== Task item ==
Would you please restate all of the entries exactly, apart from the pictures?

== Task inputs ==
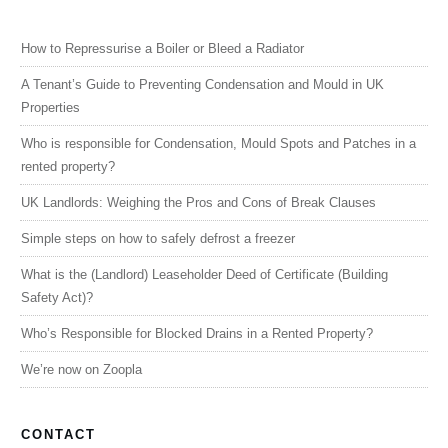
How to Repressurise a Boiler or Bleed a Radiator
A Tenant’s Guide to Preventing Condensation and Mould in UK
Properties
Who is responsible for Condensation, Mould Spots and Patches in a
rented property?
UK Landlords: Weighing the Pros and Cons of Break Clauses
Simple steps on how to safely defrost a freezer
What is the (Landlord) Leaseholder Deed of Certificate (Building
Safety Act)?
Who’s Responsible for Blocked Drains in a Rented Property?
We’re now on Zoopla
CONTACT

== Written solution ==
How to Repressurise a Boiler or Bleed a Radiator
A Tenant’s Guide to Preventing Condensation and Mould in UK
Properties
Who is responsible for Condensation, Mould Spots and Patches in a
rented property?
UK Landlords: Weighing the Pros and Cons of Break Clauses
Simple steps on how to safely defrost a freezer
What is the (Landlord) Leaseholder Deed of Certificate (Building
Safety Act)?
Who’s Responsible for Blocked Drains in a Rented Property?
We’re now on Zoopla
CONTACT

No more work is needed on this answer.